Summary
Studies on rare autosomal dominant mutations affecting the amyloid protein precursor (APP) gene have highlighted the importance of APP in the pathogenesis of Alzheimer’s disease (AD). However, the link between the observed changes in APP processing and the pathogenic mechanism remains unclear. We have examined the possibility that disruption of the normal function of APP may underlie the neurodegenerative changes. The presence of APP in cells important for tissue repair following injury (platelets and fibroblasts) and the observation that APP expression is increased during early development suggest that APP has a function in cell growth and regeneration. We have found that APP promotes neurite outgrowth from PC 12 cells when added directly to the cell growth medium. APP was also found to stimulate neurite outgrowth from primary cultures of central and peripheral neurons. The effect of APP on neurite outgrowth from primary cultures was most marked when APP was in substratum-bound form, and was dependent upon the presence of heparan sulphate proteoglycans (HSPGs). The binding of APP to HSPGs in vitro may mimic certain aspects of the binding of APP to the extracellular matrix (ECM) in vivo. Thus the interaction of secreted APP with ECM may be an important step in the activation of APP. Basement membrane ECM regulates the guidance of neurites towards their targets in the developing nervous system. Major protein components of ECM include collagen, laminin and the HSPGs, which have all been reported to interact with APP. APP interacts with HSPGs by binding to the heparan sulphate moieties. APP also binds heparin, an analogue of heparan sulphate. Molecular modelling and site-directed mutagenesis experiments suggest that at least one heparin-binding site exists close to the N-terminus of APP between amino acid residues 96 and 110. A peptide homologous to this region of APP blocked the action of APP on neurite outgrowth.

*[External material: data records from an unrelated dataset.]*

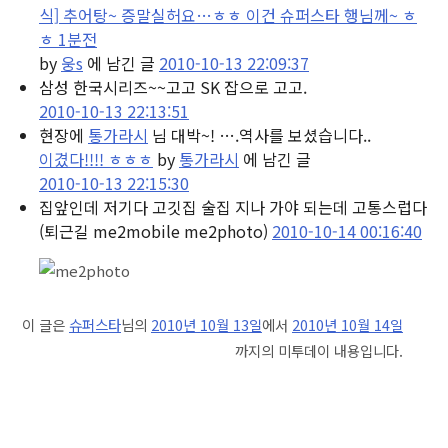
식] 추어탕~ 증말실허요…ㅎㅎ 이건 슈퍼스타 행님께~ ㅎ
ㅎ 1분전
by
웅s
에 남긴 글
2010-10-13 22:09:37
삼성 한국시리즈~~고고 SK 잡으로 고고.
2010-10-13 22:13:51
현장에
통가라시
님 대박~! ….역사를 보셨습니다..
이겼다!!!! ㅎㅎㅎ
by
통가라시
에 남긴 글
2010-10-13 22:15:30
집앞인데 저기다 고깃집 술집 지나 가야 되는데 고통스럽다
(퇴근길 me2mobile me2photo)
2010-10-14 00:16:40
이 글은
슈퍼스타
님의
2010년 10월 13일
에서
2010년 10월 14일
까지의 미투데이 내용입니다.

Our data indicate that secreted APP acts as a neurite outgrowth-promoting factor and that it has important functions in regulating growth and development in the embryonic brain. It seems likely that APP binds to ECM components in the ageing brain as well. As ECM proteins undergo degenerative changes during ageing, a defective interaction of APP with the ECM (due to an alteration in APP or in an ECM component) may underlie the pathogenesis of Alzheimer’s disease (AD). The synaptic loss that occurs in certain regions of the AD brain may be related to a loss of the neurite outgrowth-promoting action of APP.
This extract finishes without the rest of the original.